In Python, How do you subset a DataFrame?

In this article, we will go through numerous methods for subsetting a dataframe. If you are importing data into Python then you must be aware of Data Frames. A DataFrame is a two-dimensional data structure in which data is aligned in rows and columns in a tabular form.

We may do various operations on a DataFrame using the Pandas library. We can even construct and access a DataFrame subset in several formats.

subsetting:

The process of picking a set of desired rows and columns from a data frame is known as subsetting.
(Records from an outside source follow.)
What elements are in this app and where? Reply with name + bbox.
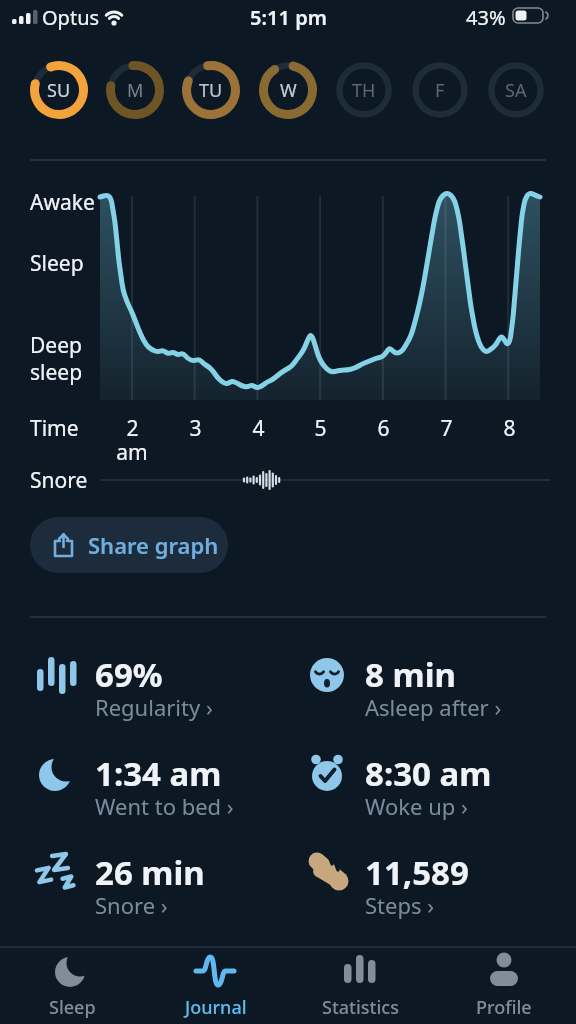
staticText: Snore ›: [95, 890, 168, 920]
staticText: Time: [30, 414, 79, 443]
button[interactable]: TU: [182, 61, 240, 119]
staticText: Optus: [42, 4, 100, 31]
staticText: 4: [252, 414, 265, 443]
button[interactable]: Share graph: [30, 517, 228, 573]
staticText: Statistics: [322, 995, 399, 1020]
staticText: 5:11 pm: [250, 4, 327, 31]
button[interactable]: Journal: [156, 948, 276, 1024]
staticText: Steps ›: [365, 890, 435, 920]
staticText: 26 min: [95, 850, 205, 895]
button[interactable]: 11,589: [305, 850, 545, 932]
button[interactable]: Statistics: [300, 948, 420, 1024]
staticText: Journal: [185, 995, 247, 1020]
button[interactable]: F: [411, 61, 469, 119]
button[interactable]: M: [106, 61, 164, 119]
button[interactable]: TH: [335, 61, 393, 119]
staticText: 2: [126, 414, 139, 443]
button[interactable]: 1:34 am: [35, 751, 275, 833]
staticText: 6: [377, 414, 390, 443]
staticText: 7: [440, 414, 453, 443]
button[interactable]: 8:30 am: [305, 751, 545, 833]
staticText: 8:30 am: [365, 751, 492, 796]
staticText: TH: [352, 78, 376, 103]
button[interactable]: W: [259, 61, 317, 119]
staticText: W: [280, 78, 297, 103]
staticText: Sleep: [49, 995, 96, 1020]
staticText: 1:34 am: [95, 751, 222, 796]
staticText: Share graph: [88, 530, 219, 560]
staticText: 8: [503, 414, 516, 443]
staticText: Asleep after ›: [365, 692, 502, 722]
staticText: TU: [199, 78, 223, 103]
staticText: Snore: [30, 466, 88, 495]
staticText: 11,589: [365, 850, 469, 895]
staticText: SA: [505, 78, 527, 103]
staticText: Awake: [30, 188, 95, 217]
button[interactable]: 8 min: [305, 652, 545, 734]
button[interactable]: SA: [487, 61, 545, 119]
staticText: Regularity ›: [95, 692, 213, 722]
button[interactable]: SU: [30, 61, 88, 119]
button[interactable]: Profile: [444, 948, 564, 1024]
button[interactable]: Sleep: [12, 948, 132, 1024]
staticText: Sleep: [30, 249, 84, 278]
staticText: 3: [189, 414, 202, 443]
staticText: F: [435, 78, 445, 103]
staticText: Profile: [476, 995, 532, 1020]
staticText: 43%: [466, 4, 506, 31]
staticText: 8 min: [365, 652, 456, 697]
staticText: 5: [314, 414, 327, 443]
staticText: 69%: [95, 652, 163, 697]
staticText: Woke up ›: [365, 791, 468, 821]
staticText: Went to bed ›: [95, 791, 234, 821]
staticText: SU: [47, 78, 71, 103]
staticText: sleep: [30, 358, 83, 387]
staticText: Deep: [30, 331, 82, 360]
staticText: M: [127, 78, 144, 103]
button[interactable]: 69%: [35, 652, 275, 734]
button[interactable]: 26 min: [35, 850, 275, 932]
staticText: am: [116, 438, 148, 467]
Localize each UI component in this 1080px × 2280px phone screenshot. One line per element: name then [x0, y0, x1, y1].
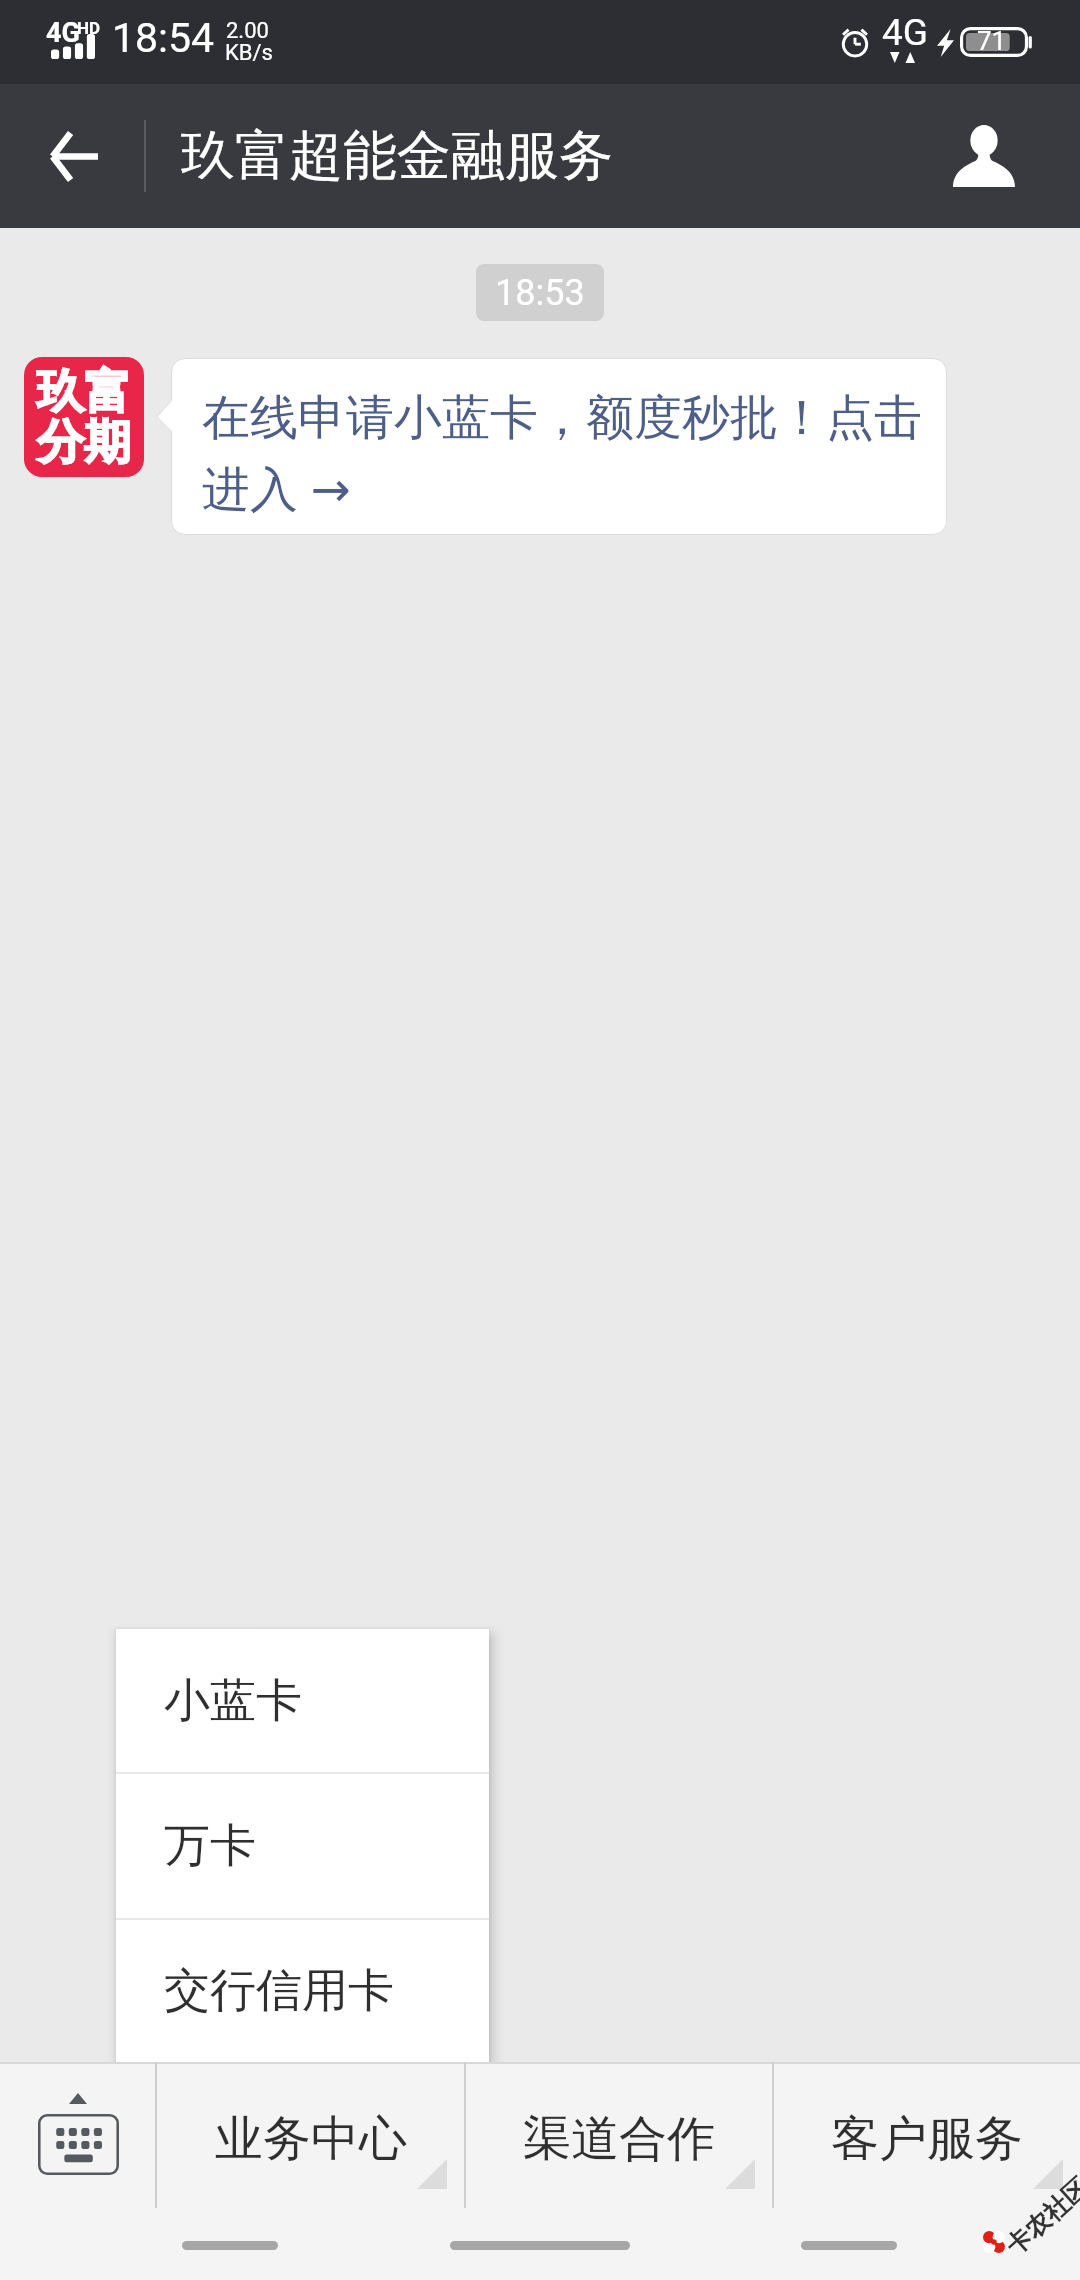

We have the following options to select:

  • All rows and only a few columns(limited columns)
  • All columns and only a few rows
  • A limited number of rows and columns

Subsetting a data frame is useful since it allows you to access only a portion of the data frame. When you wish to reduce the number of parameters in your data frame, this comes in helpful.

Let us take a cereal dataset as an example.

Importing and Getting first 5 rows of the Dataset

Import the dataset into a Pandas Dataframe.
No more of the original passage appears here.